With eDelivery Expo taking place this week Matthew Robertson, Co-CEO at NetDespatch, who will be attending the event, says the show has got him thinking again about how important customer service is.
With the eDelivery Expo, the UK’s largest retail, fulfilment and final mile conference, happening next week on 21st and 22nd March this got me thinking about the importance of final mile, customer service and operational excellence.
The three topics which are key themes at this week’s event are all inextricably linked. To get the final mile right, you need to be operating productively but you also need to be working hard with your customers to deliver a good experience – an experience that they value. With the options for customer delivery rapidly growing and with some retailers even providing an hourly delivery option, the way you manage the final mile or last-mile is fast becoming a key way to differentiate yourself from your competitors.
But is everything about the last-mile?
Is the final mile the most important criteria as far as consumers are concerned? Will the carrier that offers the fastest last-mile service or the cheapest last-mile service win the race, and the hearts and minds of their customers?
No they won’t. Don’t get me wrong, delivering a fast and reliable final mile service is important, but parcel delivery is still also about customer convenience, customer service and meeting expectations.
Defining good customer service will be different for different organisations but essentially it boils down to a company meeting or surpassing a customer’s expectation and ultimately how we feel about that service or delivery and so on. And as you can see, it is quite emotive.
Let’s think about it for a moment: what do we do when we, as customers, have an issue or a bad customer experience, unrelated to how quickly we received the parcel? If the wrong goods were sent, or the goods were damaged in transit, do we say: “well it doesn’t matter as least they were sent quickly to me”? No, of course not. Our experience impacts on our perception – rightly or wrongly – of that carrier, retailer and anyone else involved in the supply chain.
Technology – an enabler – but not always a force for good
In today’s digital world, technology reigns supreme. It allows consumers to track packages, book orders online, and for carriers to book shipments, manage inventory, and a lot more via smartphones, tablets, and laptops.

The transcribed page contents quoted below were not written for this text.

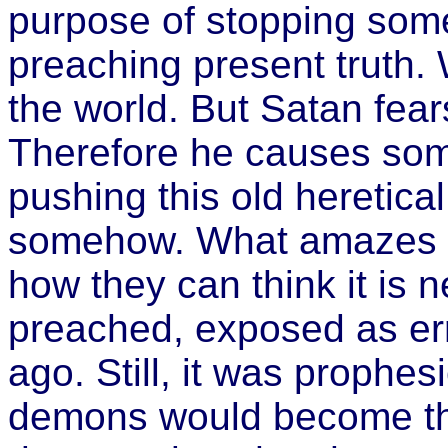
purpose of stopping some
preaching present truth.
the world. But Satan fear
Therefore he causes som
pushing this old heretical 
somehow. What amazes m
how they can think it is 
preached, exposed as err
ago. Still, it was prophe
demons would become the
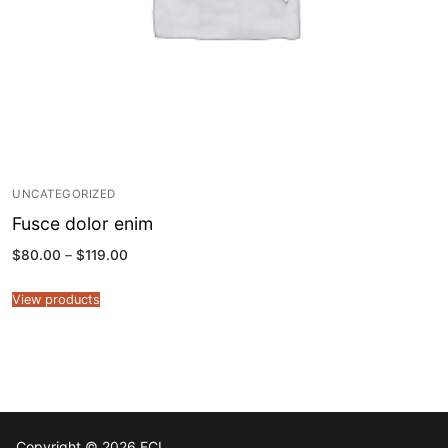
UNCATEGORIZED
Fusce dolor enim
Price
$
80.00
–
$
119.00
range:
$80.00
through
View products
$119.00
Copyright © 2026 ECL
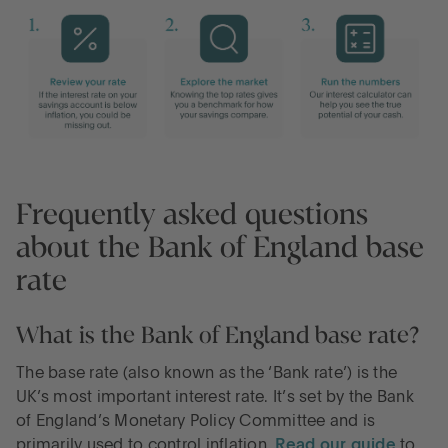
Frequently asked questions
about the Bank of England base
rate
What is the Bank of England base rate?
The base rate (also known as the ‘Bank rate’) is the
UK’s most important interest rate. It’s set by the Bank
of England’s Monetary Policy Committee and is
primarily used to control inflation.
Read our guide
to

But when something unexpected happens, for example your parcel doesn’t arrive when you were expecting it to, or the wrong goods were delivered or your parcel was damaged, technology can also be an inhibitor. You want to speak to someone, but picking up the phone may involve being put on hold for hours or jumping through hoops just to speak to a person. Even worse, what if there is no phone number available, but instead just an email address? This is where social media has become a quick way to find assistance and equally a quick way to vent frustration.

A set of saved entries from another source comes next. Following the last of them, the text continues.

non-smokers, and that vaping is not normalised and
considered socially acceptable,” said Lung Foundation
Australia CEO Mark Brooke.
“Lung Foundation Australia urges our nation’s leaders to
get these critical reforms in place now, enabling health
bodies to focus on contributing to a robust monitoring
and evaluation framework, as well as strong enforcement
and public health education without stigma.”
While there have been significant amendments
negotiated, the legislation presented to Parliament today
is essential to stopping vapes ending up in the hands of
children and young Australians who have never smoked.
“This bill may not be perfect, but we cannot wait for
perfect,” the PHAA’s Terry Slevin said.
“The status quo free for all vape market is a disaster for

Speak to any retailer and they will tell you that delivering a good customer experience and ultimately having happy customers is a companywide goal. Improving two-way communication with consumers regarding their delivery expectations, parcel tracking, and resolution of delivery queries is top of mind. Likewise for the carrier the ability to track and take proactive dynamic action is critical so that any in-transit issues such as rerouting or expediting shipments can be undertaken.
It’s tough getting customer service right
But what happens when customer experience and service conflicts with other company priorities, such as cost savings like re-routing orders because it just doesn’t make economic sense? The final mile is by far the most expensive part of the delivery and logistics companies and carriers are looking for ways to deliver this part of the parcel journey in the most cost-effective way. So I go back to my comment earlier, the fastest final mile delivery may well not deliver the happiest customers. Likewise the cheapest final mile may not deliver the best customer service. Furthermore technology, whilst usually an enabler, can also be the source of much frustration where the consumer is concerned.

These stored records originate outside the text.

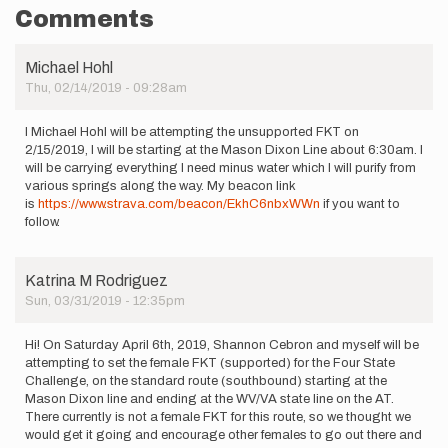
Comments
Michael Hohl
Thu, 02/14/2019 - 09:28am
I Michael Hohl will be attempting the unsupported FKT on
2/15/2019, I will be starting at the Mason Dixon Line about 6:30am. I
will be carrying everything I need minus water which I will purify from
various springs along the way. My beacon link
is
https://www.strava.com/beacon/EkhC6nbxWWn
if you want to
follow.
Katrina M Rodriguez
Sun, 03/31/2019 - 12:35pm
Hi! On Saturday April 6th, 2019, Shannon Cebron and myself will be
attempting to set the female FKT (supported) for the Four State
Challenge, on the standard route (southbound) starting at the
Mason Dixon line and ending at the WV/VA state line on the AT.
There currently is not a female FKT for this route, so we thought we
would get it going and encourage other females to go out there and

So here are my top tips for exceptional customer service
- Ensure customer service is consistent and not siloed across different channels including in-store, online, and mobile.
- Establish and understand roles for each partner, and ensure technology tools and real-time data are shared with the customer allowing for a seamless delivery process.
- A retailer’s responsibility does not end when it hands off a package to its last-mile delivery partner. Follow up with the customer to make sure the package was delivered on time and not damaged, and don’t forget to ask if the customer is completely satisfied with their experience.
- Think about ways that you can use technology for good, i.e. automating the shipping and parcel labelling process.
- Think about the parts of the process that are invisible to the customer that can be easily automated.
Customer experience and service begins when the customer enters the store or website and continues all the way to the customer’s front door and, in some cases, beyond. By keeping the customer in the loop and providing them with tools to participate in delivery time selection and shipment tracking, the customer is more likely to return again and again to do business with both the retailer and the carrier. Here at NetDepatch we help carriers and retailers alike automate their shipping process and ensure that goods are picked, packed, and parcels labelled correctly in order to ensure that this part of the customer journey is as good as it can be.
So as I head off to the eDelivery Expo, top of mind for me will be ensuring that I help the industry deliver great customer service and maintain happy customers.